Black at Milton – Originally published 2/18/71
by The Milton Measure on Friday, September 16th, 2011
Author’s note: this is an elaboration of what I said during a meeting with Dr. Krachauer. I have heard second- and third- handedly that a few faculty members were puzzled if not dismayed by what I said at the time.
As a black person, I believe that going away to private school has been and will be one of the big mistakes of my life. I can only speak from personal beliefs, which may or may not hold for every black person. It was not my choice to come here; my parents made the decision. I don’t blame them for it because they don’t know what it is to go through a place like this. Looking back, I feel that some of the best years of my life have been wasted. I have accomplished very little in bettering myself and in some cases I feel that I have regressed in building my character, and that my morals have deteriorated to nothing.
I have been socially cut off from black society. I have no social contacts at home because I have different interests from people there. I have no social contacts in the school community because I have been severely limited in my ability to reach out from the school.
The school community is really oppressive to the black. Our entertainment is almost non-existent compared to the “average” white students who can party at the white day student’s house or the close boarders’ house. He is not accepted by the white community, nor does he desire to be. And he is set off from the black community because of his lack of contact with that community. Out of necessity, for the black student to survive here he must assimilate to some degree.
I’m glad we have enough blacks to warrant a black house where we can gather. With our limited monetary resources and the lack of sufficient numbers of black women on campus, the black male is hard pressed to find suitable social outlets. I am “lucky” to a certain extent in that I can channel my energies into sports and somewhat into dramatics. Without these I would literally go out of my mind.

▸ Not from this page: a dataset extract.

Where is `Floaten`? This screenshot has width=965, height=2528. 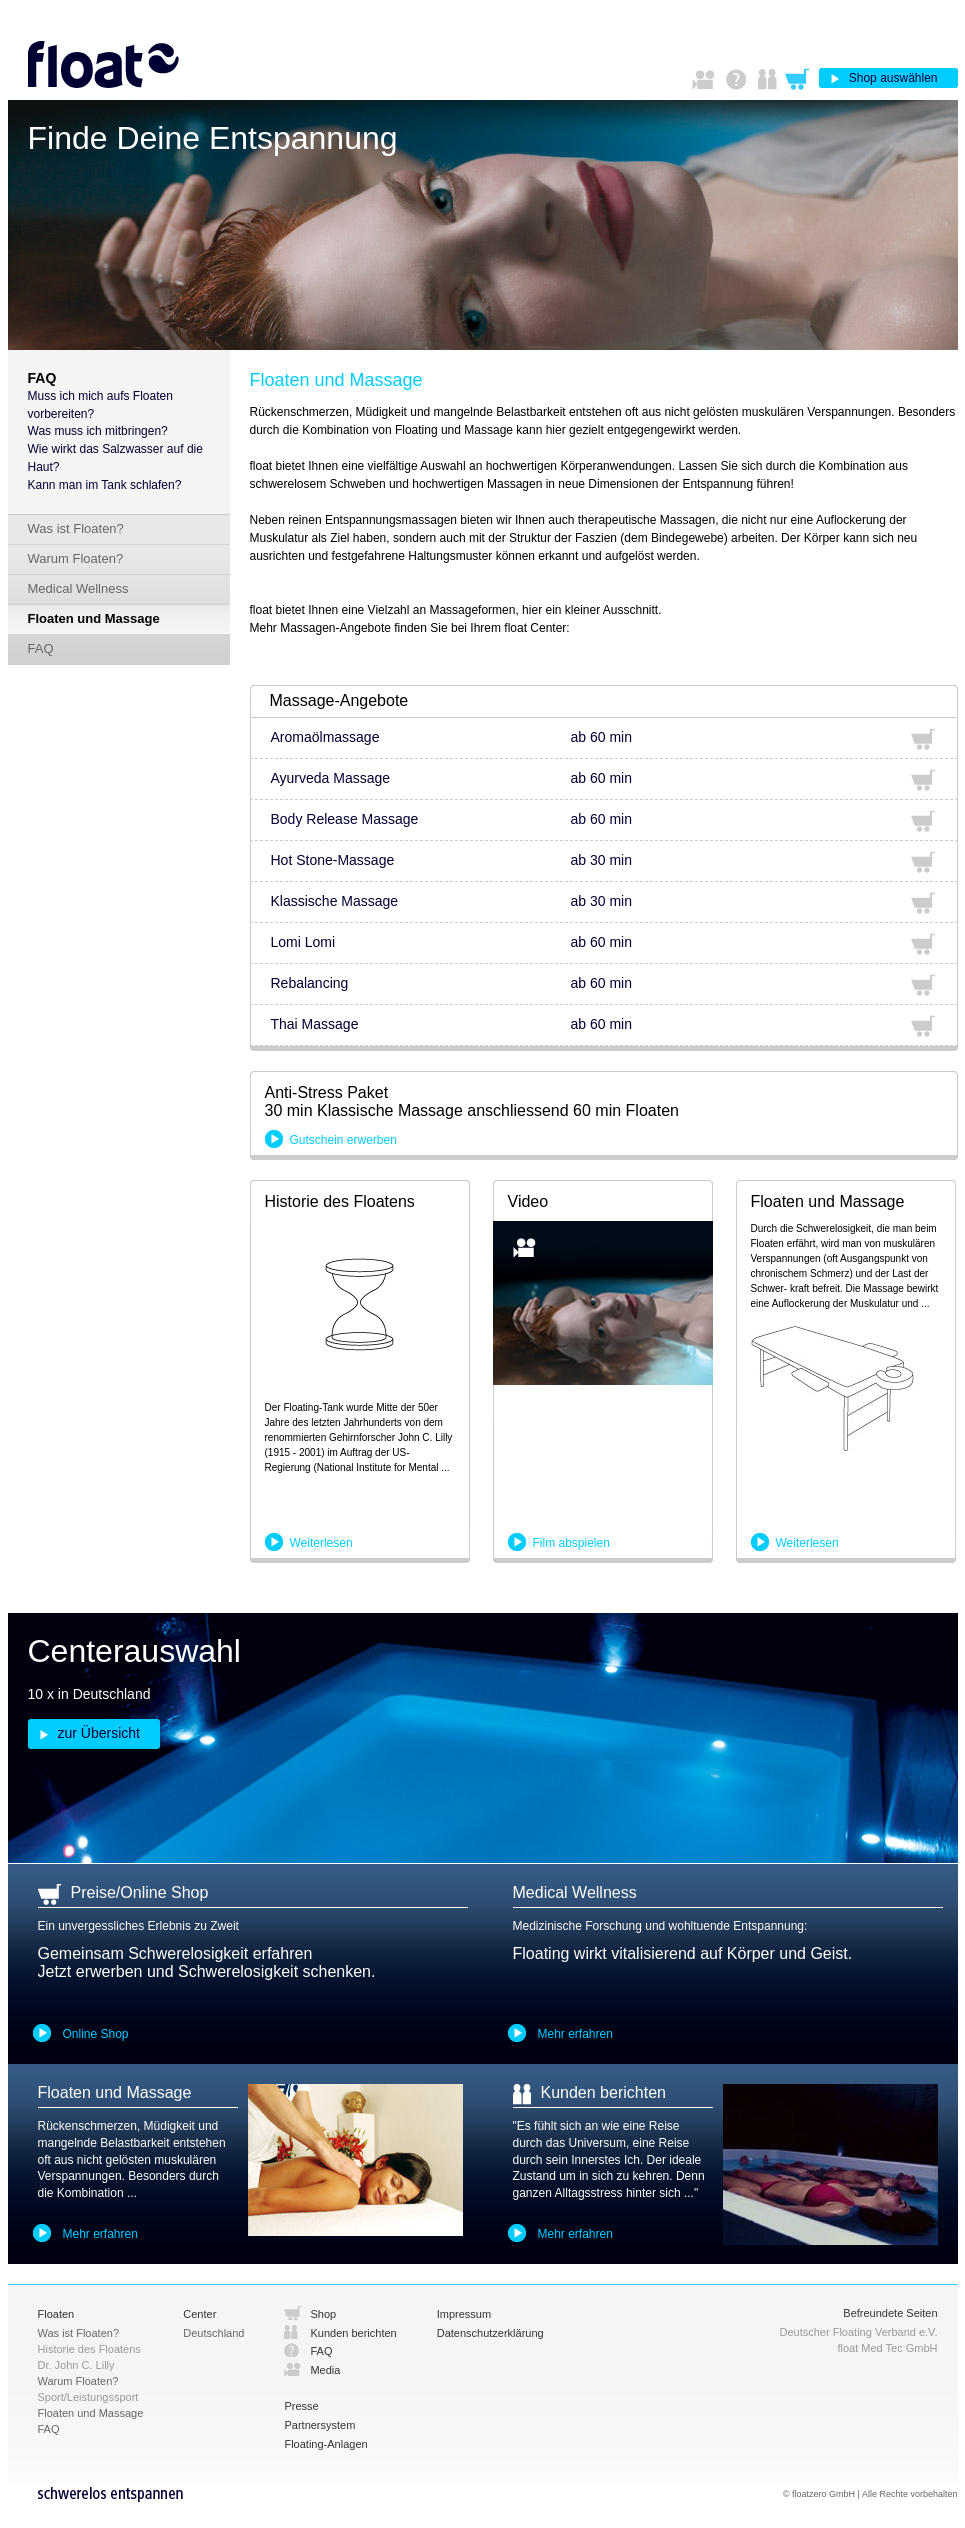 Floaten is located at coordinates (56, 2314).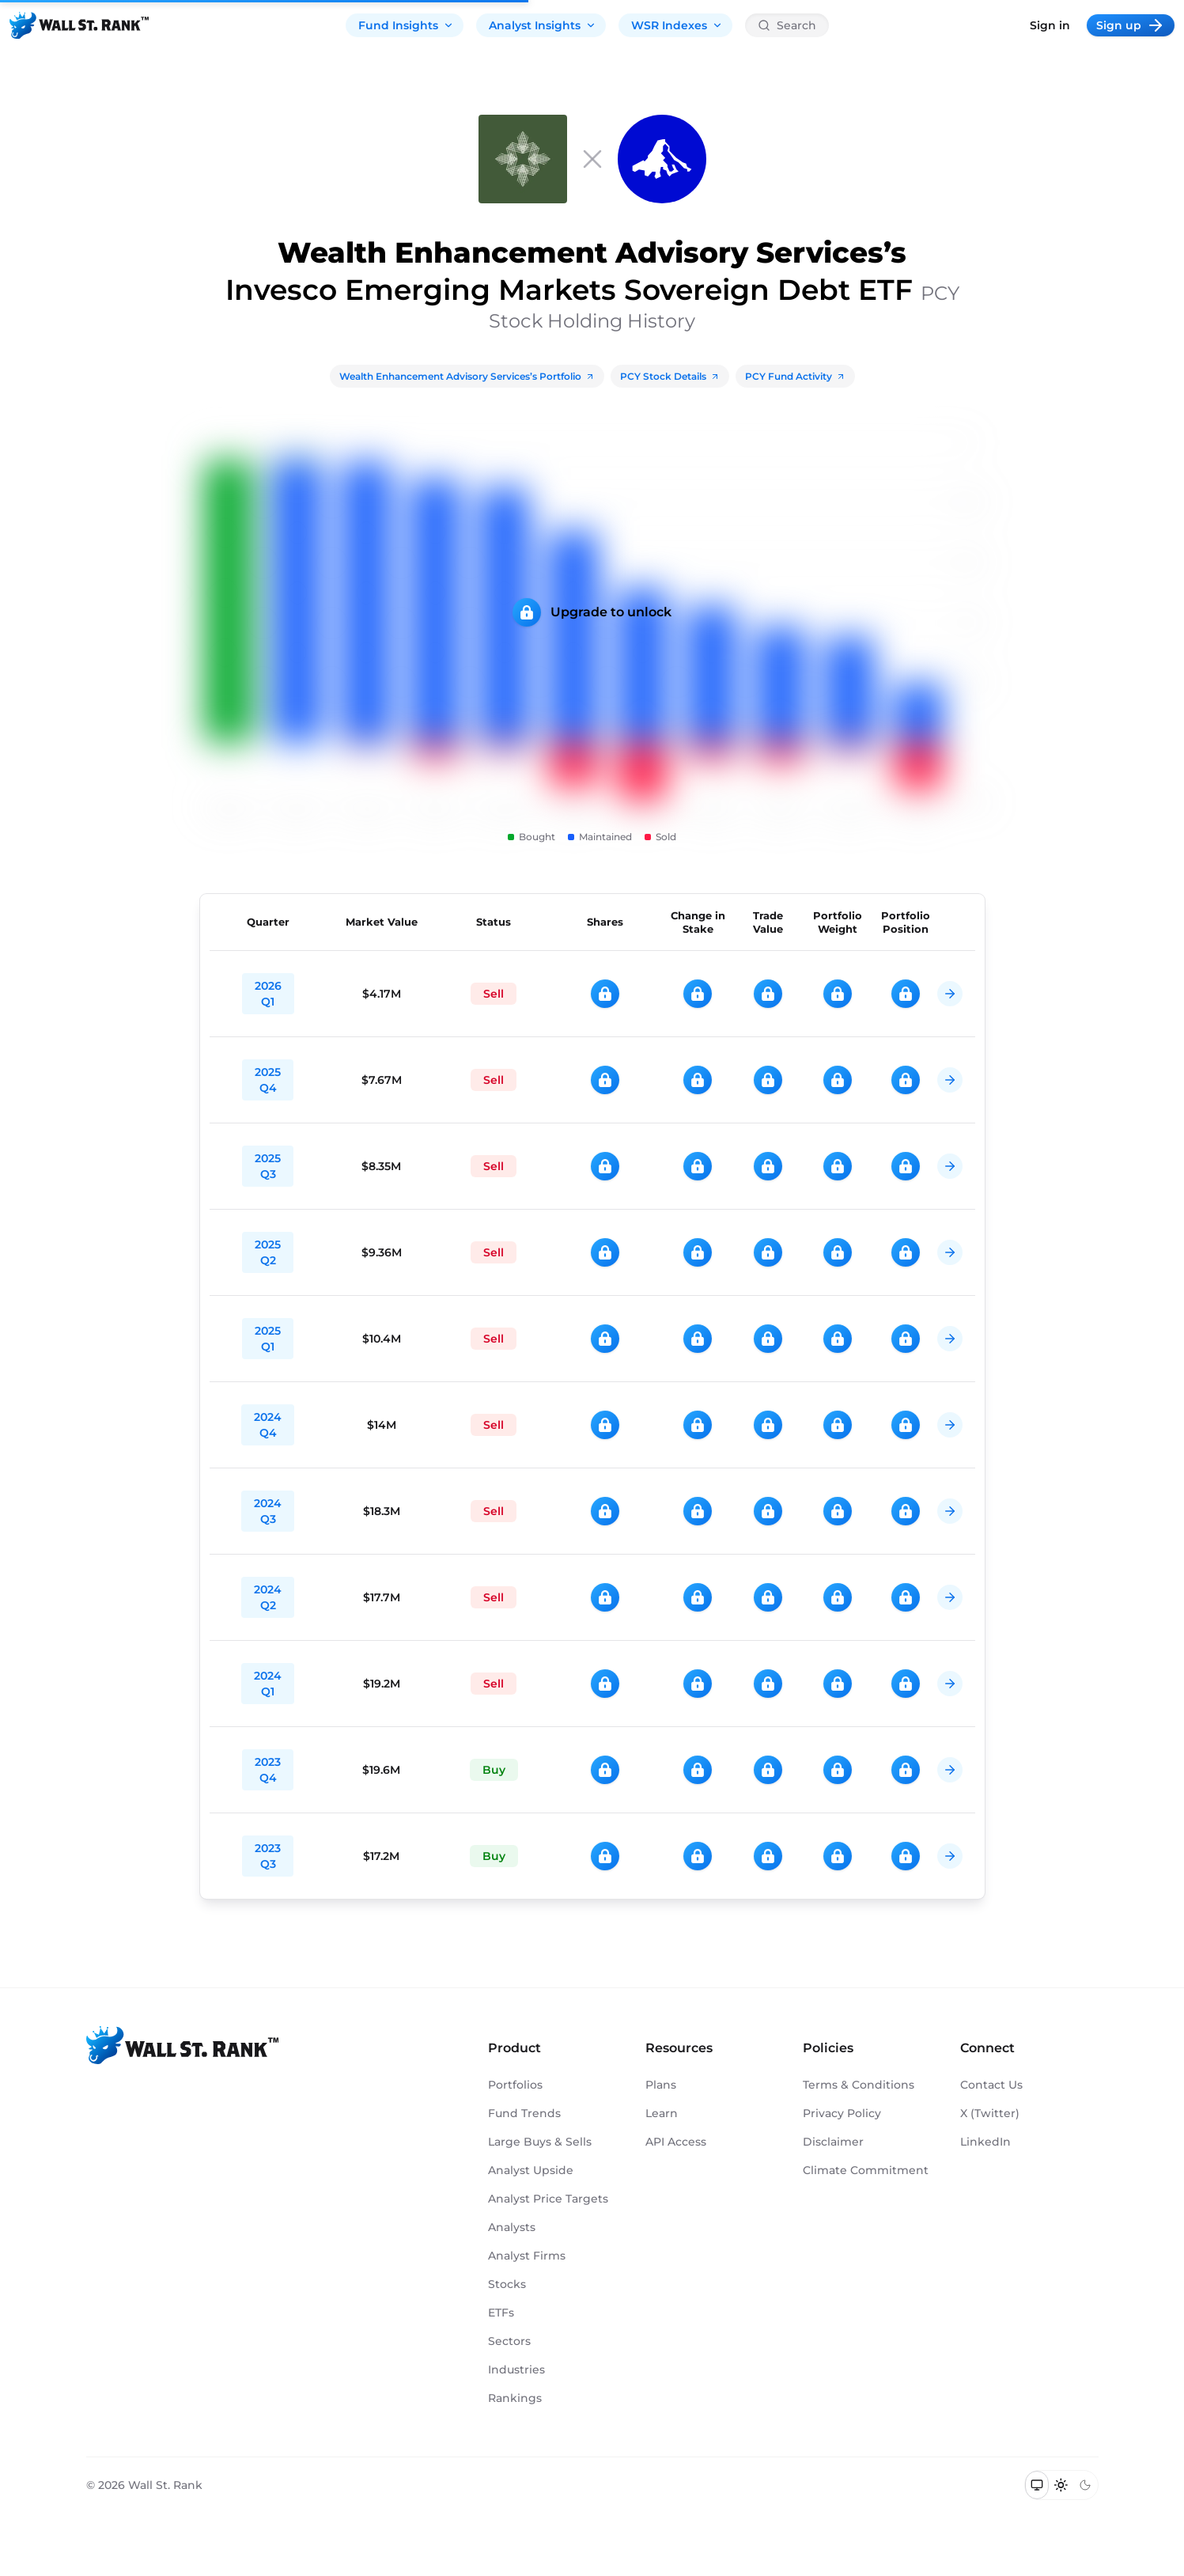  What do you see at coordinates (268, 1166) in the screenshot?
I see `2025 Q3` at bounding box center [268, 1166].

There is a serious lack of sufficient counseling for blacks. When whites have a problem there are many “good men” they can turn to for advice. Where can the black turn? At present there is only one black to handle the counseling for every black—male or female. If a certain situation develops, one which you wouldn’t feel comfortable discussing with this person because he doesn’t seem the right person, it’s tough luck. You’re up shit’s creeks, and the white man has the paddle. When you’re going through growing pains, it is critical to have someone you can talk to, to share the pain with; and one black counselor cannot relate to everyone.
I definitely don’t feel that the academic advantages are worth the mental hell a black has to go through. I have become disillusioned and bitter. There is no interest for the blacks in the books because a place that is socially oppressive to a person becomes academically oppressive also. Therefore, I’m not taking advantage of the opportunity to get all the knowledge this place can offer, and I couldn’t care less. And if you don’t hit the books, what else are you here for?

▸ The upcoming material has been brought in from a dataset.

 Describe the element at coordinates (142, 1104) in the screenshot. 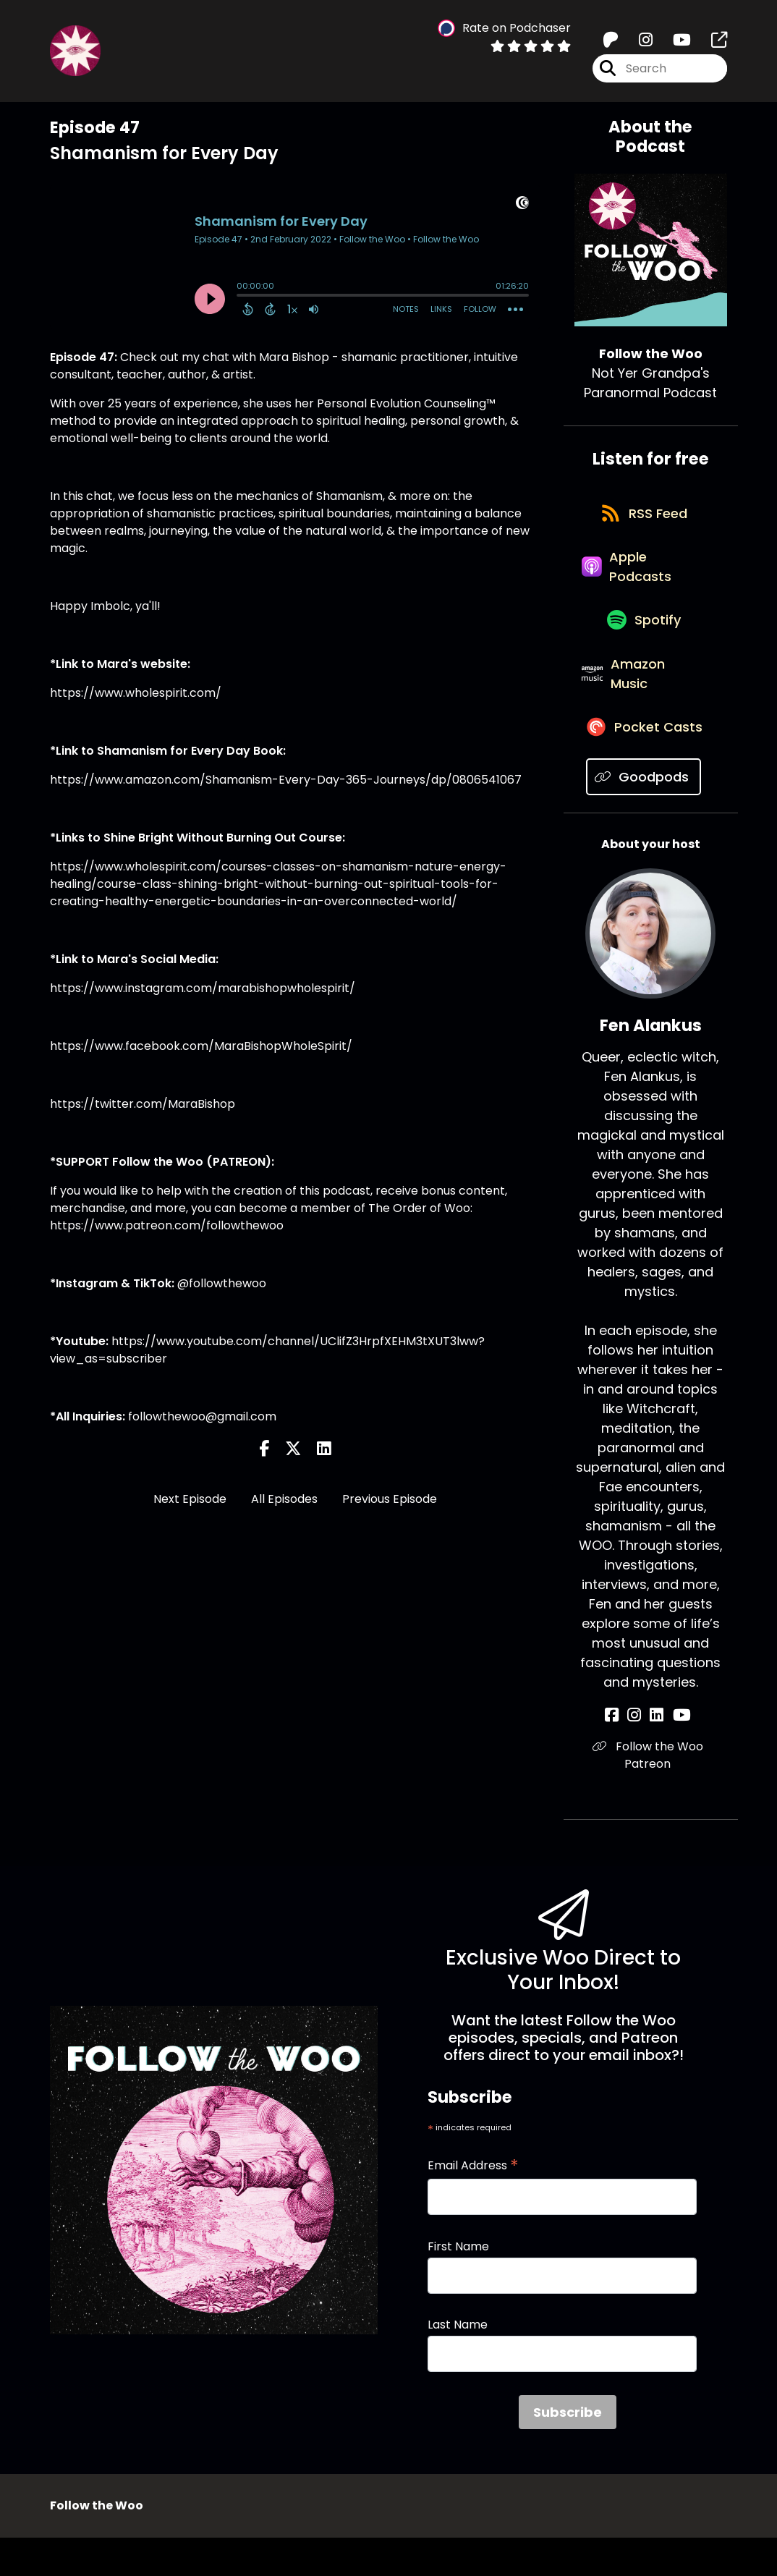

I see `https://twitter.com/MaraBishop` at that location.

I am disillusioned because I had always looked forward to coming back here to play sports or just get away from home until I opened my eyes and saw how this place was eating the life out of me. When I talked to other blacks outside of school, I told them what a wonderful opportunity going to private school was if you can make the adjustment. I now feel that the adjustment is not worth making. I could have gotten into a decent college by going to a public high school and I could have gotten one hell of a college education anywhere I went if I wanted to and I wouldn’t be as messed up as I am now. I feel guilty for having told all the people I did tell what a golden opportunity this was. Now that I can’t honestly feel that way it is as if I betrayed them along with myself.
Well, for me three years are up, and I have done absolutely nothing. I am more confused than when I started. But I will take at least one thing away with me: that white people don’t change their attitudes towards blacks overnight. The miscellaneous quotes in a past issue of the bi-weekly showed that the black conferences went almost for naught.
Don’t get the impression that all blacks here feel the same way. The other brothers and sisters may or may not feel this way. Don’t waste their time and yours by questioning them about what I say. We are all different—believe it or not!